On the other hand, I can't find any clarification in the article about whether the gene tested for could be readily discerned from a naturally evolved resistance gene, which has been the main criticism here.
The term they use is "gene construct (bar)", which has the ring of something discernibly engineered... but no further details are provided. Hmmm :confused:
Are you saying it could have evolved naturally? That it isn't necessarily a gene transfer from the GM crop?

If so, isn't that rather a fundamental flaw in the testing?
 
Well, that's what I thought. It's not as if such things weren't on record - actually, naturally evolving herbicide resistance has long been an argument against constant low-level herbicide application. If in this study they were able to definitely keep "engineered" vs "natural" resistance genes apart, IMO their results seem to stand. If not, things look shaky. Can't find any discussion of that aspect in the article, though.
 
Floyt said:
Well, that's what I thought. It's not as if such things weren't on record - actually, naturally evolving herbicide resistance has long been an argument against constant low-level herbicide application. If in this study they were able to definitely keep "engineered" vs "natural" resistance genes apart, IMO their results seem to stand. If not, things look shaky. Can't find any discussion of that aspect in the article, though.
Seems rather sloppy. Especially since (according to the “roundup ready cocaine” article I linked), it’s possible to tell if the resistance is engineered or if it has evolved.

Have you heard of the resistance to more than one herbicide? From the Guardian article:

The new plants were dubbed superweeds because they proved resistant to three herbicides while the crops they were growing among had been genetically engineered to be resistant to only one.
…
Experiments in Germany have shown sugar beets genetically modified to resist one herbicide accidentally acquired the genes to resist another - so called "gene stacking", which has also been observed in oilseed rape grown in Canada.

How would that even be possible?
 
quote:
--------------------------------------------------------------------------------
The new plants were dubbed superweeds because they proved resistant to three herbicides while the crops they were growing among had been genetically engineered to be resistant to only one.
…
Experiments in Germany have shown sugar beets genetically modified to resist one herbicide accidentally acquired the genes to resist another - so called "gene stacking", which has also been observed in oilseed rape grown in Canada.
--------------------------------------------------------------------------------



How would that even be possible?

Huh. Beats me. I never heard of that. Maybe the loci for the two resistance types were so similar that both might crop up in a batch of modified DNA that was supposed to contain only one type?
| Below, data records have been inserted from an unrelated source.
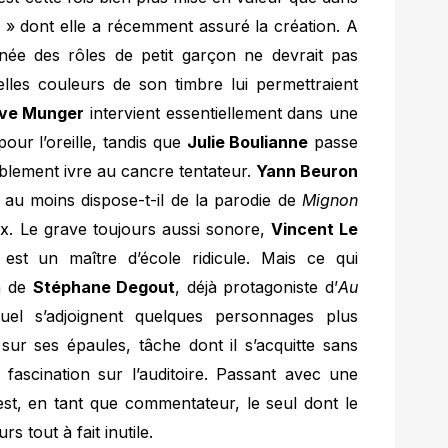
 » dont elle a récemment assuré la création. A
nnée des rôles de petit garçon ne devrait pas
elles couleurs de son timbre lui permettraient
Eve Munger
intervient essentiellement dans une
our l’oreille, tandis que
Julie Boulianne
passe
iblement ivre au cancre tentateur.
Yann Beuron
 au moins dispose-t-il de la parodie de
Mignon
oix. Le grave toujours aussi sonore,
Vincent Le
est un maître d’école ridicule. Mais ce qui
on de
Stéphane Degout
, déjà protagoniste d’
Au
el s’adjoignent quelques personnages plus
e sur ses épaules, tâche dont il s’acquitte sans
 fascination sur l’auditoire. Passant avec une
 est, en tant que commentateur, le seul dont le
urs tout à fait inutile.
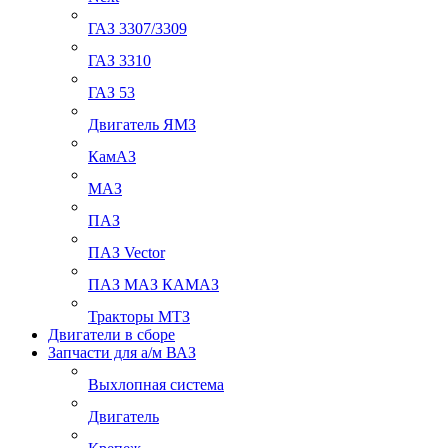
ГАЗ 3307/3309
ГАЗ 3310
ГАЗ 53
Двигатель ЯМЗ
КамАЗ
МАЗ
ПАЗ
ПАЗ Vector
ПАЗ МАЗ КАМАЗ
Тракторы МТЗ
Двигатели в сборе
Запчасти для а/м ВАЗ
Выхлопная система
Двигатель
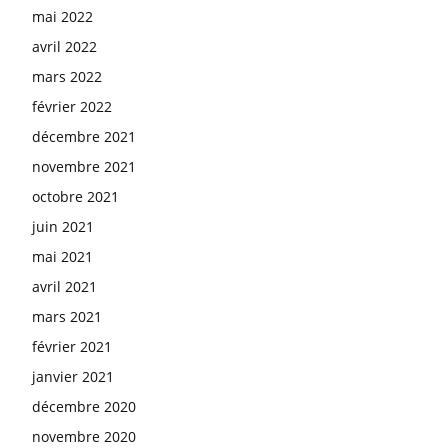
mai 2022
avril 2022
mars 2022
février 2022
décembre 2021
novembre 2021
octobre 2021
juin 2021
mai 2021
avril 2021
mars 2021
février 2021
janvier 2021
décembre 2020
novembre 2020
How the "superweeds" supposedly managed that, I have no idea, though.
 
tracer said:
How on earth could this happen?

The nearby plants that are supposedly getting these newly-engineered genetic traits passed on to them are charlock weeds, which are so distantly related to the genetically-modified rapeseed plants as to be laughable. If by some miracle a cross-breed did occur, it would likely look nothing like a charlock or a rapeseed plant.

I'm siding with the commentator who guessed that the herbicide-resistant charlock evolved due to all the herbicide being used against it, not due to some magical genetic drift of the engineered herbicide-resistance gene.

Experiments like this are done to ensure that our current understanding of what can happen is correct. We already know that such transfer is unlikely on theoretical grounds, but is the theory sufficient to cover real world applications of the technology.

It's hard to tell from what's online. But if the theory being tested is used to require alternative explanations for results it doesn't predict, the theory isn't being tested.